GDF15, a distant member of the transforming growth factor (TGF)-β family, is a secreted protein that circulates in plasma as a 25-kDa homodimer. In humans, elevated GDF15 correlates with weight loss, and the administration of GDF15 to mice with obesity reduces body weight, at least in part, by decreasing food intake.
GDF15 has been implicated in various biological functions, including cancer cachexia, renal and heart failure, atherosclerosis, and metabolism. A connection between GDF15 and body-weight regulation was initially suggested based on an observation that increasing GDF15 levels in serum correlated with weight loss in individuals with advanced prostate cancer. GFRAL-/- mice were refractory to the effects of recombinant human GDF15 on body weight, food intake and glucose parameters. Blocking the interaction between GDF15 and GFRAL with a monoclonal antibody prevented the metabolic effects of GDF15 in rats. GFRAL mRNA is highly expressed in the area postrema of mouse, rat and monkey models, in accordance with previous reports implicating this region of the brain in the metabolic actions of GDF15².
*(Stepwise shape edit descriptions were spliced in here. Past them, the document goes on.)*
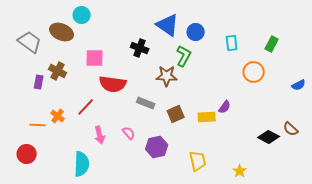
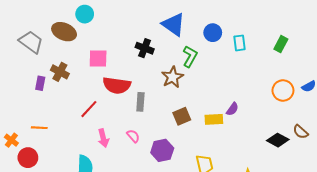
blue circle: (196, 32) -> (213, 33), moved
orange circle: (254, 72) -> (283, 90), moved
brown star: (167, 76) -> (172, 77), turned -30
gray rectangle: (146, 103) -> (140, 102), moved, turned 72
orange cross: (58, 116) -> (11, 140), moved

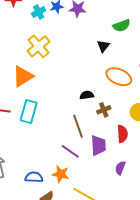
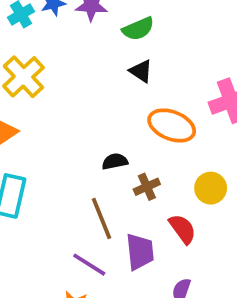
green semicircle: (122, 26) -> (138, 29), moved
black triangle: (103, 46) -> (141, 71), turned -32
red semicircle: (122, 134) -> (183, 229), turned -30

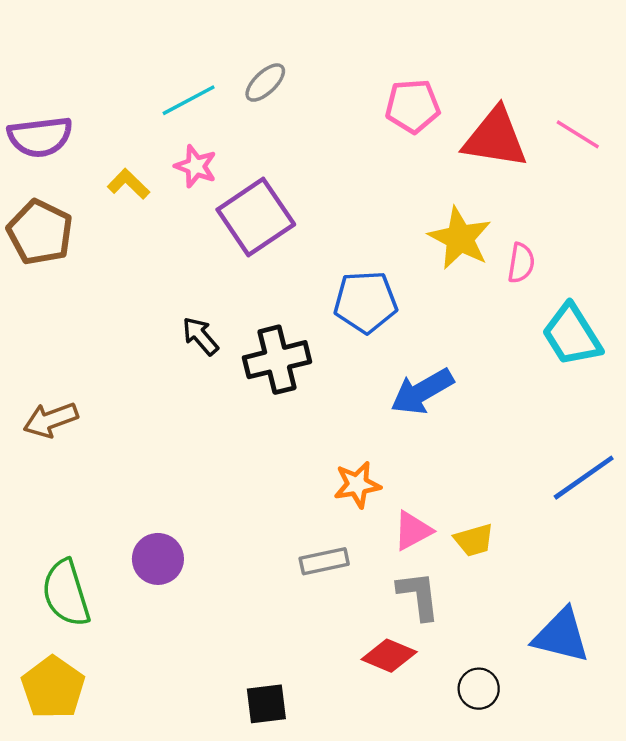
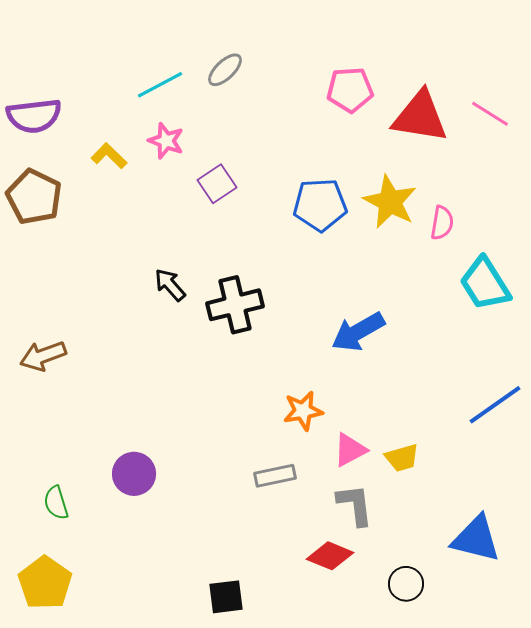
purple square: (256, 217) -> (217, 184), size x0.6
blue pentagon: (365, 302) -> (320, 205), moved
green semicircle: (66, 593) -> (56, 503), size x0.6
The GDNF family includes glial cell line-derived neurotrophic factor (GDNF), artemin (ARTN), Neurturin (NRTN) and persephin (PSPN)³. These factors are heavily involved in the development and function of the nervous system (both central and peripheral). GDNF serves an important role outside the nervous system, where it plays a role in kidney morphogenesis⁴.

In general, GFLs all signal through the receptor tyrosine kinase RET. Their specificity is implemented by different GDNF family receptors a (GFRα), which act as co-receptors. These extracellular proteins are bound to the plasma membrane via a glycosyl phosphatidyl inositol (GPI) anchor. GFRα1-4 are responsible for the binding of GDNF, NRTN, ARTN, and PSPN respectively and the subsequent activation of RET. Soluble forms of the receptor, produced by the cleavage of a yet unknown phospholipase or protease, can be detected. Alternative spliced forms of the protein can also lead to the production of soluble forms of GFRα receptors⁵.